Washington, 4 Jun. (CNA) Menteri Luar Negeri AS Marco Rubio hari Rabu (4/6) mengatakan bahwa usulan penjualan senjata senilai US$14 miliar (Rp252 triliun) ke Taiwan tidak dihentikan, melainkan masih dalam peninjauan, karena kebijakan Amerika Serikat terhadap Taiwan belum berubah.
Berbicara dalam sebuah sidang di Senat AS, Rubio mengatakan paket senjata tersebut masih diproses di dalam pemerintahan.
"Ditunda" bukanlah istilah yang tepat, katanya menanggapi pertanyaan terkait isu tersebut. Paket tersebut "masih terus ditinjau seiring dengan prosesnya," tambahnya.
Pertanyaan mengenai penjualan senjata ini muncul setelah Presiden AS Donald Trump dilaporkan menyebutnya sebagai "alat tawar-menawar yang baik" menjelang pertemuan dengan pemimpin Tiongkok Xi Jinping (習近平) di Beijing pada pertengahan Mei, sehingga menimbulkan kekhawatiran tentang komitmen Washington terhadap Taiwan.

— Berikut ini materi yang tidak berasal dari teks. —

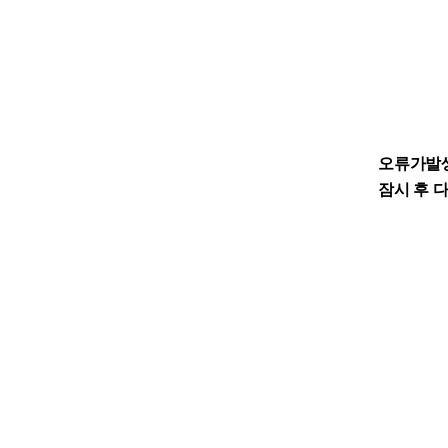
오류가발
잠시 후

Dalam sebuah laporan yang diterbitkan pada 21 Mei, The Hill melaporkan bahwa Penjabat Menteri Angkatan Laut AS Hung Cao mengatakan dalam sidang Subkomite Pertahanan Alokasi Anggaran Senat bahwa Washington menahan paket tersebut untuk memastikan mereka memiliki cukup amunisi untuk perang yang sedang berlangsung dengan Iran.
"Saat ini kami melakukan jeda untuk memastikan kami memiliki amunisi yang kami butuhkan untuk Epic Fury -- yang mana kami punya banyak," kata Cao seperti dikutip.
Rubio mengatakan pada hari Rabu bahwa paket senjata senilai US$14 miliar yang diusulkan itu sangat besar dan memiliki implikasi bagi basis industri pertahanan dan kapasitas produksi AS, sehingga memerlukan peninjauan yang cermat.
Ia juga mencatat bahwa pemerintahan Trump menyetujui paket senjata senilai sekitar US$11 miliar untuk Taiwan pada bulan Desember, yang ia sebut sebagai penjualan terbesar ke Taiwan dalam sejarah AS.
Menurut Rubio, Beijing merespons "dengan sangat agresif" pada saat itu, dengan mengirimkan pesawat militer melintasi garis median Selat Taiwan beberapa kali.
Tiongkok "terus-menerus" mengangkat isu penjualan senjata AS ke Taiwan, tetapi Washington tidak berkonsultasi dengan Beijing terkait keputusan tersebut, katanya.
"Itu sejalan dengan kebijakan lama kami, yang belum berubah," tambah Rubio.
Rubio juga mengatakan ia percaya penting bagi AS untuk melindungi status quo di Selat Taiwan.